Oil In the Area of Arches and Canyonlands National Parks
Interesting map of the oil region around Moab, Utah, printed on a broadsheet promoting the Embar Oil Company.
The map provides a visual image of a thriving oil region, with over a dozen wells being drilled. In fact, the region proved a spectacular failure at the time, although later efforts to find oil in the region did prove to be more successful.
The broadsheet is a stock prospectus for the Embar Oil Company's plans for oil wells from Thompson Springs (present day Arches) through Moab and on to Needles (Canyonlands). Also included is a letter to stockholders on Embar Oil Company letterhead and two blank proxy votes.
The prospectus notes:
The Embar Company as a partner with the Big Six Oil Company in the drilling of the Moab test well contributed in no small way in placing Utah on the map as probably one of the biggest future producers of high grade petroleum in the United States. It was largely upon the excellent showings of gas and oil in the Moab well and the presence of rich petroliferous shales that induced the drilling of Utah's big gusher.
Unlike many of these brochures, the Embar Oil Company seems to have been active in a number of states between 1917 and the late 1920s, including drilling activities in Wyoming, Utah and South Dakota. We found the following information relating to Embar and its partner, Big Six.
The Big Six Oil Company’s fortunes were linked to the prospects of finding oil near the city of Moab, Utah, where they began drilling in 1920. A contemporary publication reported the company’s progress and noted on February 7, 1921: “A continual round of difficulties have been encountered” and “a week’s fishing job drilling was resumed, only to be stopped the next day when the bit broke.”
The well was ultimately unsuccessful, despite having been drilled later to a total depth of 5,345 feet (with a No. 28 Star Rig) by the Embar Oil Company. Big Six was still in operation as late as October of 1928 when it lost a well – “Hole caved and bit lost” – at a depth of 1,710 feet, but disappears soon thereafter.
Early History of Moab and the Oil Industry
The first oil discovery in the Moab area occurred in the 1920s from the 300-million-year-old (Pennsylvanian aged) Paradox Formation. Drilling equipment and building materials were loaded on barges and floated down the Colorado River to where the first discovery was drilled on the axis of the Cane Creek anticline near the current site of the Moab potash mine.
The companies involved in this endeavor included the Utah-Southern Oil Company, the Midwest Enterprises Company, and John Howard's Utah Oil Refining Company. Together these three firms drilled a well that hit oil on December 8, 1925. At first the well gushed oil, gas, rock, sand, and gravel hundreds of feet into the air, but very quickly the 84-foot-high wooden derrick caught fire and burned. The Salt Lake Mining Review hailed the discovery as evidence that Utah had just joined the ranks of the "real petroleum-producing states." Such a sentiment was premature, however, because the well's promoters were unable to produce any oil from the venture despite their extending the well eventually to a depth of 5,000 feet.

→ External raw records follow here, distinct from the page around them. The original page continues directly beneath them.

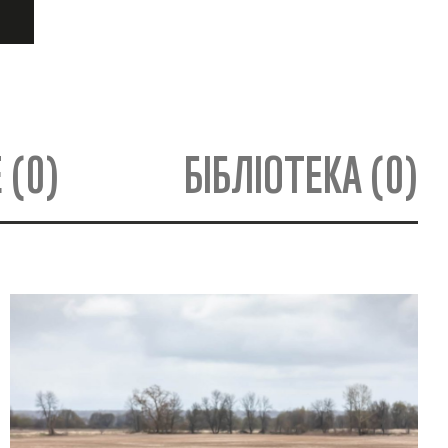
 (0)
БІБЛІОТЕКА (0)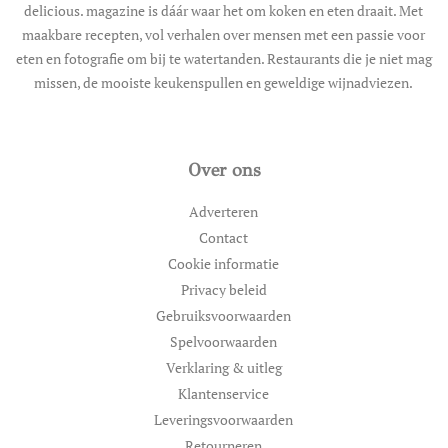
delicious. magazine is dáár waar het om koken en eten draait. Met
maakbare recepten, vol verhalen over mensen met een passie voor
eten en fotografie om bij te watertanden. Restaurants die je niet mag
missen, de mooiste keukenspullen en geweldige wijnadviezen.
Over ons
Adverteren
Contact
Cookie informatie
Privacy beleid
Gebruiksvoorwaarden
Spelvoorwaarden
Verklaring & uitleg
Klantenservice
Leveringsvoorwaarden
Retourneren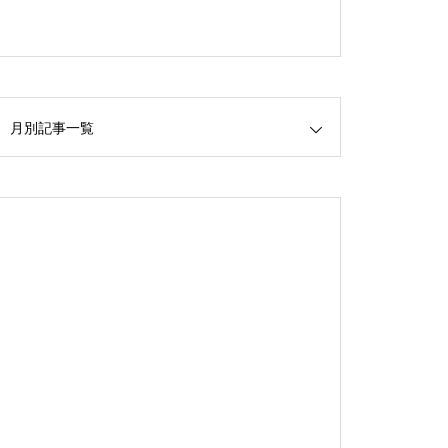
月別記事一覧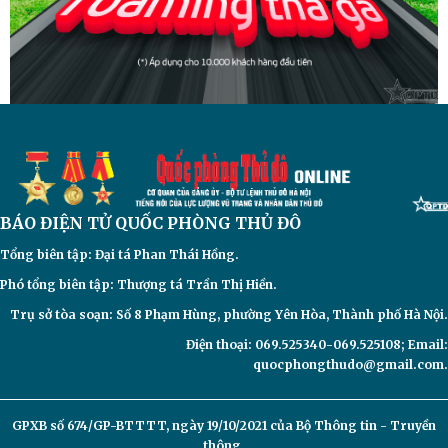
BÁO ĐIỆN TỬ
QUỐC PHÒNG THỦ ĐÔ
Tổng biên tập: Đại
tá Phan Thái Hồng.
Phó tổng biên tập: Thượng tá Trần Thị Hiền.
Trụ sở tòa soạn: Số 8 Phạm Hùng, phường Yên Hòa, Thành phố Hà Nội.
Điện thoại: 069.525340-069.525108; Email:
quocphongthudo@gmail.com.
GPXB số 674/GP-BTTTT, ngày 19/10/2021 của Bộ Thông tin - Truyền
thông.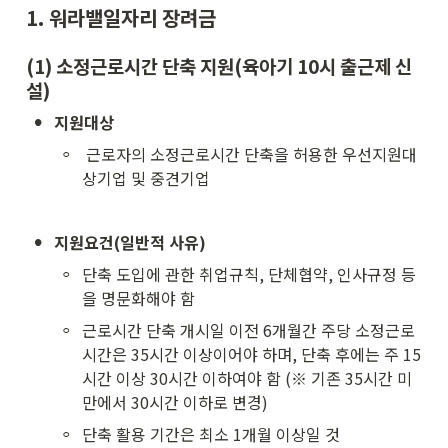
1. 워라밸일자리 장려금
(1) 소정근로시간 단축 지원(육아기 10시 출근제 신
설)
•
지원대상
◦
 근로자의 소정근로시간 단축을 허용한 우선지원대
상기업 및 중견기업
•
지원요건(일반적 사유)
◦
단축 도입에 관한 취업규칙, 단체협약, 인사규정 등
을 명문화해야 함
◦
근로시간 단축 개시일 이전 6개월간 주당 소정근로
시간은 35시간 이상이어야 하며, 단축 후에는 주 15
시간 이상 30시간 이하여야 함 (※ 기존 35시간 미
만에서 30시간 이하로 변경)
◦
단축 활용 기간은 최소 1개월 이상일 것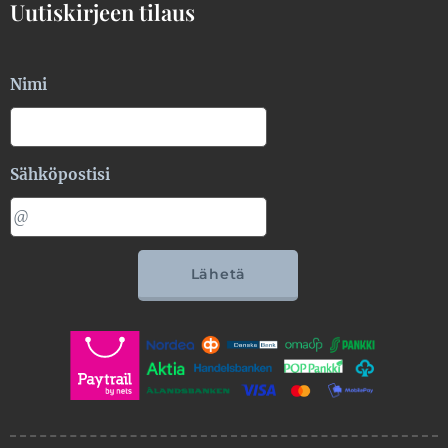
Uutiskirjeen tilaus
Nimi
Sähköpostisi
Lähetä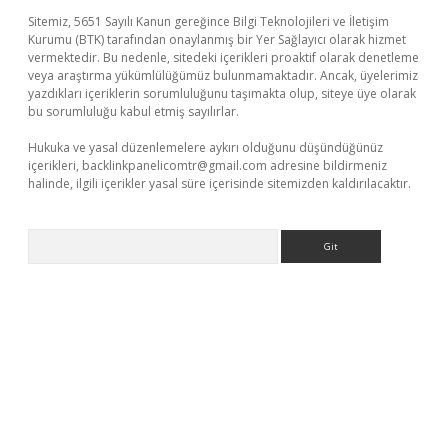
Sitemiz, 5651 Sayılı Kanun gereğince Bilgi Teknolojileri ve İletişim
Kurumu (BTK) tarafından onaylanmış bir Yer Sağlayıcı olarak hizmet
vermektedir. Bu nedenle, sitedeki içerikleri proaktif olarak denetleme
veya araştırma yükümlülüğümüz bulunmamaktadır. Ancak, üyelerimiz
yazdıkları içeriklerin sorumluluğunu taşımakta olup, siteye üye olarak
bu sorumluluğu kabul etmiş sayılırlar.
Hukuka ve yasal düzenlemelere aykırı olduğunu düşündüğünüz
içerikleri,
backlinkpanelicomtr@gmail.com
adresine bildirmeniz
halinde, ilgili içerikler yasal süre içerisinde sitemizden kaldırılacaktır.
Arama
üvenilir mi
elexbetgiris.org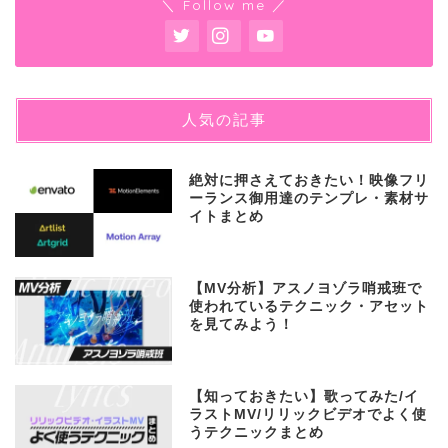
＼ Follow me ／
人気の記事
絶対に押さえておきたい！映像フリ
ーランス御用達のテンプレ・素材サ
イトまとめ
【MV分析】アスノヨゾラ哨戒班で
使われているテクニック・アセット
を見てみよう！
【知っておきたい】歌ってみた/イ
ラストMV/リリックビデオでよく使
うテクニックまとめ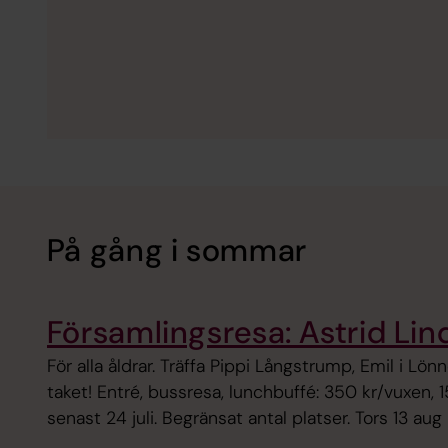
På gång i sommar
Församlingsresa: Astrid Lin
För alla åldrar. Träffa Pippi Långstrump, Emil i Lö
taket! Entré, bussresa, lunchbuffé: 350 kr/vuxen, 
senast 24 juli. Begränsat antal platser. Tors 13 aug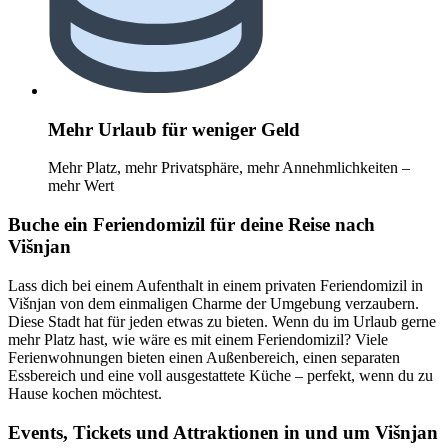
Mehr Urlaub für weniger Geld
Mehr Platz, mehr Privatsphäre, mehr Annehmlichkeiten –
mehr Wert
Buche ein Feriendomizil für deine Reise nach
Višnjan
Lass dich bei einem Aufenthalt in einem privaten Feriendomizil in
Višnjan von dem einmaligen Charme der Umgebung verzaubern.
Diese Stadt hat für jeden etwas zu bieten. Wenn du im Urlaub gerne
mehr Platz hast, wie wäre es mit einem Feriendomizil? Viele
Ferienwohnungen bieten einen Außenbereich, einen separaten
Essbereich und eine voll ausgestattete Küche – perfekt, wenn du zu
Hause kochen möchtest.
Events, Tickets und Attraktionen in und um Višnjan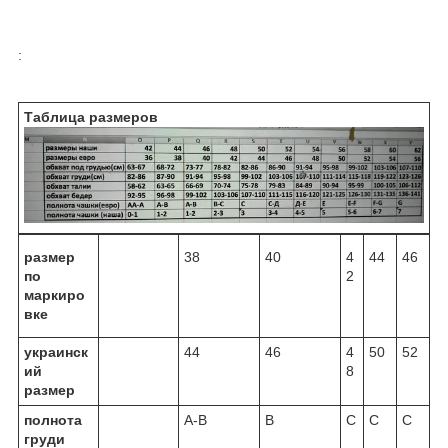
:
Таблица размеров
размер
38
40
4
44
46
по
2
маркиро
вке
украинск
44
46
4
50
52
ий
8
размер
полнота
A-B
B
C
C
C
груди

Later, the equipment was floated farther down the river to Shafer dome, which only resulted in drilling a dry hole.
In 1957, drilling up on Big Flat, near present-day Dead Horse Point State Park, resulted in the discovery of oil in the Mississippian Redwall Limestone. This was the first discovery of oil from Mississippian-aged rocks in Utah. Ultimately, three oil wells and four dry holes were drilled in the Big Flat field, which was abandoned in 1971 after producing more than 83,000 barrels of oil (BO).
Since that time, there have been additional efforts to drill in the area, which continue into the 2020s.
The broadsheet is apparently unrecorded.
OCLC locates no surviving documents referencing the Embar Oil Company.